Go out and get a job, yeah it says that too.

Then I say, I can’t hardly work for anybody else anymore, I want to do what I feel called to do, I’ve suffered from doing “everybody’s else’s stuff syndrome” and want to know how can I do my stuff, and then I automatically see that my stuff and everybody else’s stuff is so interconnected that there is never any way out. It feels like I keep trying to get a sticky piece of tape off my finger and I can’t get it off, so what the heck am I going to do? I can’t figure it out anymore, it is so crazy trying to figure out WHAT to do, that I keep cleaning the house and sitting in meditation and going back to seeing how everything is interdependent, that there is no way out except to just live with the process that unfolds each and every minute. Yeah. No matter what I do I’m still doing everybody else’s stuff all the time, because of this I-WE thing that comes with enlightenment. Even the whole Mara thing–that is this hater thing that says, keep quiet, there are a million reasons to keep quiet and it’s better –is also It. What?

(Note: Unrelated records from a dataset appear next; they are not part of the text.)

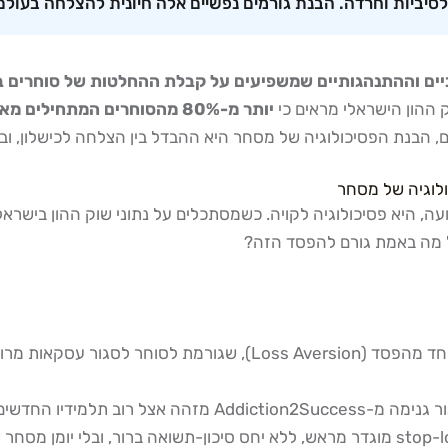
ולסיביות וחרדה. הבנת גורמים נפשיים אלה חיונית להצלחה בעול
יביים וההתנהגותיים שמשפיעים על קבלת ההחלטות של סוחרים ב
יותר מ-80% מהסוחרים המתחילים מאבדים את רוב הונם הראשוני
, הבנת הפסיכולוגיה של מסחר היא ההבדל בין הצלחה לכישלון, ו
, היא פסיכולוגיה לקויה. כשמסתכלים על נתוני שוק ההון בישרא
בל מה באמת גורם להפסד הזה?
, כמו הטיית הפחד מהפסד (Loss Aversion), שגורמת 
דשים: "שבוע טוב ראשון ואנשים מאמינים שגילו את סוד השוק."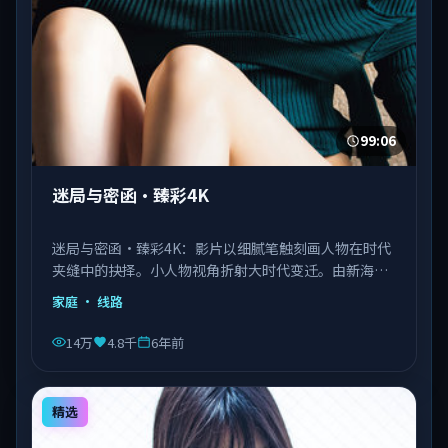
99:06
迷局与密函·臻彩4K
迷局与密函·臻彩4K：影片以细腻笔触刻画人物在时代
夹缝中的抉择。小人物视角折射大时代变迁。由新海诚
执导，刘德华、王景春、王凯等主演，泰国出品，类型
家庭
· 线路
为家庭。
14万
4.8千
6年前
精选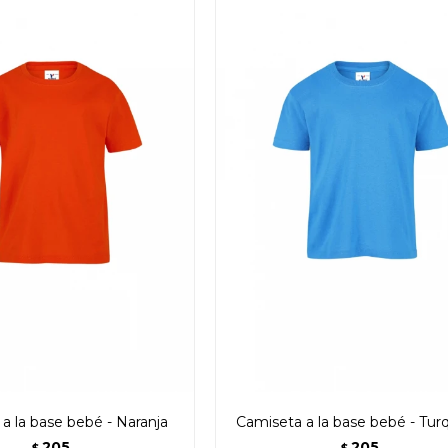
a la base bebé - Naranja
Camiseta a la base bebé - Tur
205
205
$
$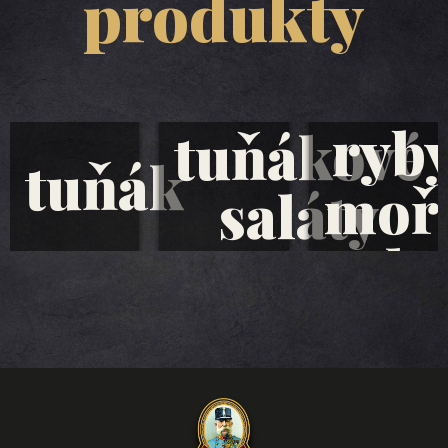
produkty
ryb
tuňákové
tuňák
moř
saláty
plo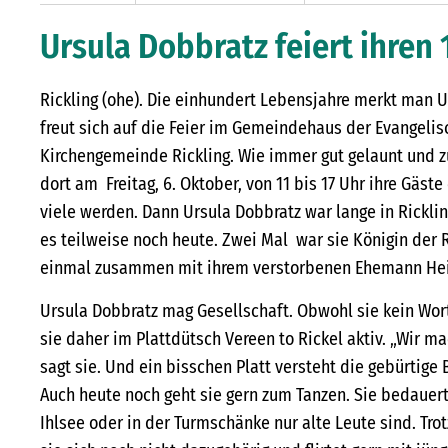
Ursula Dobbratz feiert ihren
Rickling (ohe). Die einhundert Lebensjahre merkt man U
freut sich auf die Feier im Gemeindehaus der Evangeli
Kirchengemeinde Rickling. Wie immer gut gelaunt und zu
dort am Freitag, 6. Oktober, von 11 bis 17 Uhr ihre Gäs
viele werden. Dann Ursula Dobbratz war lange in Ricklin
es teilweise noch heute. Zwei Mal war sie Königin der 
einmal zusammen mit ihrem verstorbenen Ehemann Hei
Ursula Dobbratz mag Gesellschaft. Obwohl sie kein Wort 
sie daher im Plattdütsch Vereen to Rickel aktiv. „Wir m
sagt sie. Und ein bisschen Platt versteht die gebürtige
Auch heute noch geht sie gern zum Tanzen. Sie bedauer
Ihlsee oder in der Turmschänke nur alte Leute sind. Trotz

So that is It too? Yeah. Oh yeah. (deep knowing groan) So then what?

Then, there’s the wipe-out that comes from a fruition and then, even more understanding, no problem. There isn’t a problem, never was. I am in fact -NOT- in a very clear way. Try and come up with a career plan from that perspective and you find your self like Ramana Marashi in a cave for a few years, or Bernadette Roberts camping in the mountains for five months, or Eckhart Tolle sitting on a park bench until someone happens to come along and help.

So, I’m doing pretty well in that I haven’t jumped on any of those options, albeit tempting, and still want to find a serene solution to the vocational choice option that befalls all of us no matter how insightful we are or not.